Hefner described his target audience as “that select group of urbane fellows who were less concerned with hunting, fishing and climbing mountains than with good food, drink, proper dress and the pleasure of female company”.


With its centrefolds of nude women, and columns of opinion, fashion, and advice on sex, Playboy helped reshape the social attitudes of the post-war generation.

In the early 1960s, the huge success of the magazine led to the creation of a chain of Playboy clubs and resorts all over America and in London, Montreal and Jamaica.

Both the magazine and the company were stinking rich during the 70s. The circulation of Playboy peaked with the November 1972 issue which sold 7,161,561 copies.

If you look back at centrefolds from the early 70s, you will find they are a little more explicit than those before and those that followed. This was largely due to the ‘pubic war’ – The pictorials in other men’s magazines left little to the imagination, and there was pressure on Playboy to follow suit.

The first appearance of pubic hair in Playboy was in an August 1969 pictorial featuring an actress. The first Playmate followed suit in January 1971. It was a BIG deal at the time.

There were other firsts from Playboy; The first Playmate to sign her centrefold (October 1975), the first Playmate data sheet (July 1977) and the last Playmate to have a staple through her navel (September 1985).

Playboy was rich, rich, rich – it even owned a black DC-9 called the Big Bunny that Hef and Barbi Benton used to jet around the world and back and forth between his LA and Chicago mansions.

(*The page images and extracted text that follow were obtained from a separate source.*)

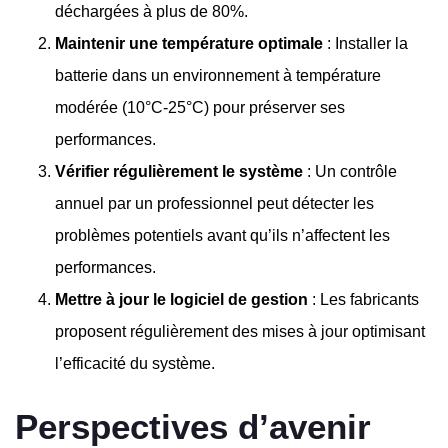
déchargées à plus de 80%.
Maintenir une température optimale
: Installer la
batterie dans un environnement à température
modérée (10°C-25°C) pour préserver ses
performances.
Vérifier régulièrement le système
: Un contrôle
annuel par un professionnel peut détecter les
problèmes potentiels avant qu’ils n’affectent les
performances.
Mettre à jour le logiciel de gestion
: Les fabricants
proposent régulièrement des mises à jour optimisant
l’efficacité du système.
Perspectives d’avenir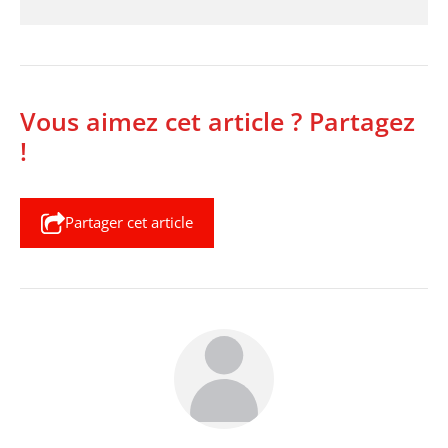
Vous aimez cet article ? Partagez
!
Partager cet article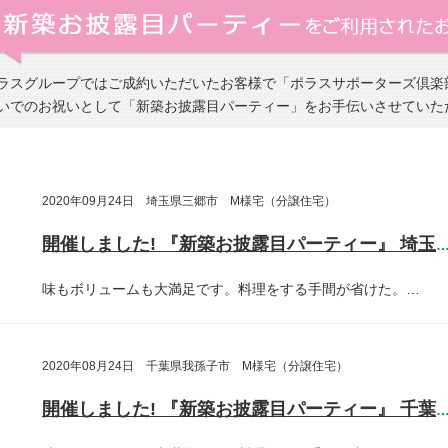
ラスグループではご成約いただいたお客様で「ポラスサポーターズ倶楽
いでのお祝いとして「新築お披露目パーティー」をお手伝いさせていた
2020年09月24日 埼玉県三郷市 M様宅（分譲住宅）
開催しました! 『新築お披露目パーティー』 埼玉県三郷
味もボリュームも大満足です。料理をする手間が省けた。…
2020年08月24日 千葉県我孫子市 M様宅（分譲住宅）
開催しました! 『新築お披露目パーティー』 千葉県我孫子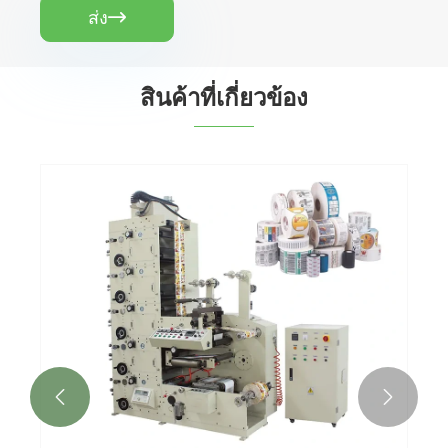
ส่ง

สินค้าที่เกี่ยวข้อง

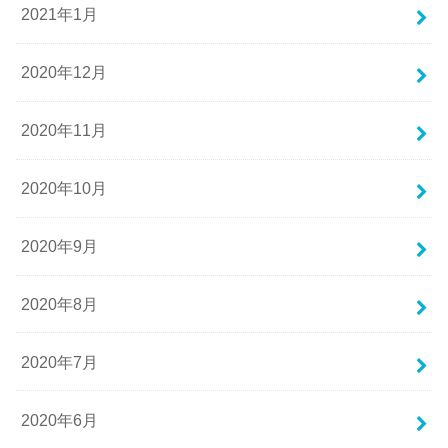
2021年1月
2020年12月
2020年11月
2020年10月
2020年9月
2020年8月
2020年7月
2020年6月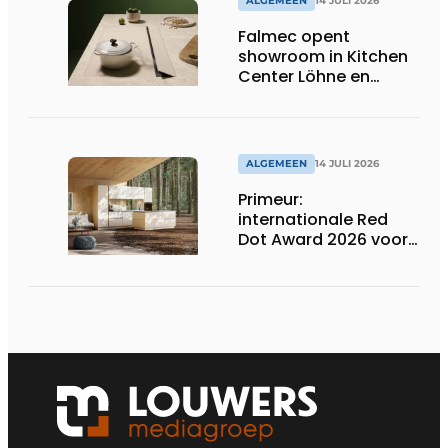
ALGEMEEN
14 JULI 2026
Falmec opent
showroom in Kitchen
Center Löhne en
presenteert nieuwe
gekleurde
inductiekookplaten
ALGEMEEN
14 JULI 2026
Primeur:
internationale Red
Dot Award 2026 voor
twee Nederlandse
biobased keukenlijnen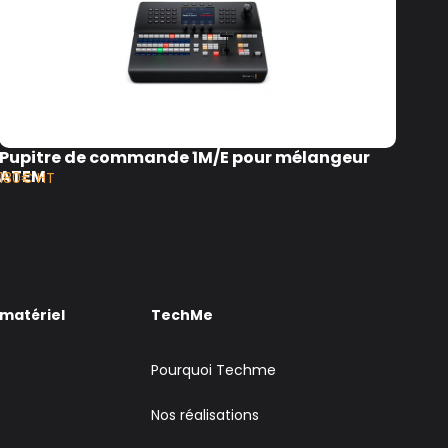
Pupitre de commande 1M/E pour mélangeur
Mél
ATEM
(s
180€ HT
60€
 matériel
TechMe
Pourquoi Techme
Nos réalisations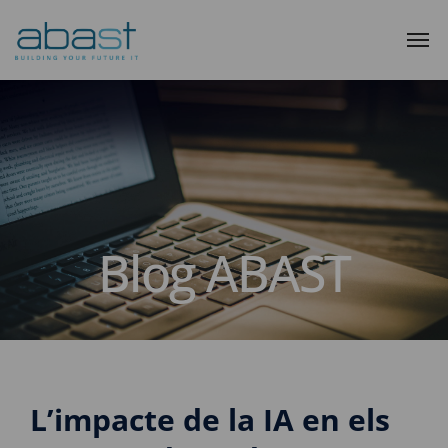
Blog ABAST
L’impacte de la IA en els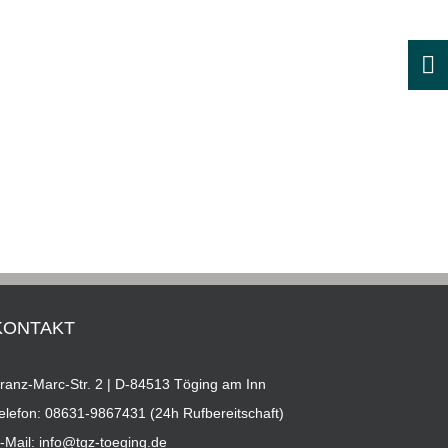
KONTAKT
ranz-Marc-Str. 2 | D-84513 Töging am Inn
elefon:
08631-9867431 (24h Rufbereitschaft)
-Mail:
info@tgz-toeging.de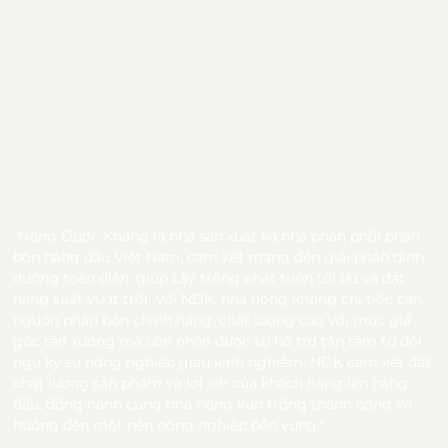
"Nông Dược Khang là nhà sản xuất và nhà phân phối phân
bón hàng đầu Việt Nam, cam kết mang đến giải pháp dinh
dưỡng toàn diện, giúp cây trồng phát triển tối ưu và đạt
năng suất vượt trội. Với NDK, nhà nông không chỉ tiếp cận
nguồn phân bón chính hãng, chất lượng cao với mức giá
gốc tận xưởng mà còn nhận được sự hỗ trợ tận tâm từ đội
ngũ kỹ sư nông nghiệp giàu kinh nghiệm. NDK cam kết đặt
chất lượng sản phẩm và lợi ích của khách hàng lên hàng
đầu, đồng hành cùng nhà nông vun trồng thành công và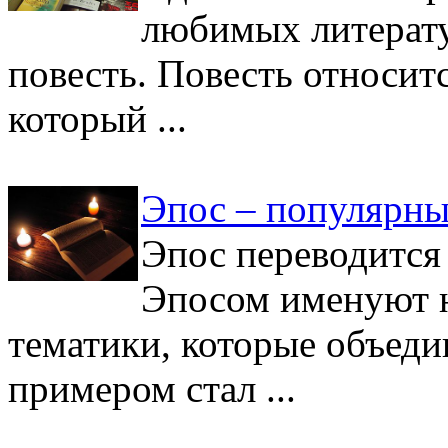
любимых литерату
повесть. Повесть относит
который ...
Эпос – популярны
Эпос переводится 
Эпосом именуют н
тематики, которые объед
примером стал ...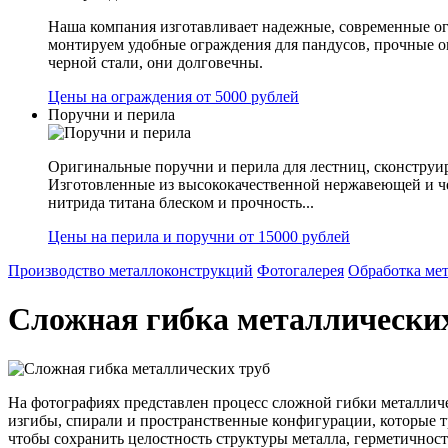
Наша компания изготавливает надежные, современные ог
монтируем удобные ограждения для пандусов, прочные 
черной стали, они долговечны.
Цены на ограждения от 5000 рублей
Поручни и перила
Оригинальные поручни и перила для лестниц, сконструир
Изготовленные из высококачественной нержавеющей и ч
нитрида титана блеском и прочность...
Цены на перила и поручни от 15000 рублей
Производство металлоконструкций
Фотогалерея
Обработка ме
Сложная гибка металлически
На фотографиях представлен процесс сложной гибки металлич
изгибы, спирали и пространственные конфигурации, которые т
чтобы сохранить целостность структуры металла, герметичнос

The plane had a galley, a living room, a disco, movie and video equipment, a wet bar, and sleeping quarters for 16 people. In the mid-70s the company sold the plane and moved to Los Angeles full-time.

Playboy was profitable in large part because of its huge circulation and its casinos in London, which were bringing in tens of millions of dollars in annual profits.

Its success declined in the 1980s owing to the rise of competing men’s magazines and feminist protest.

Hugh Hefner passed away at home in Los Angeles in September 2017, aged 91.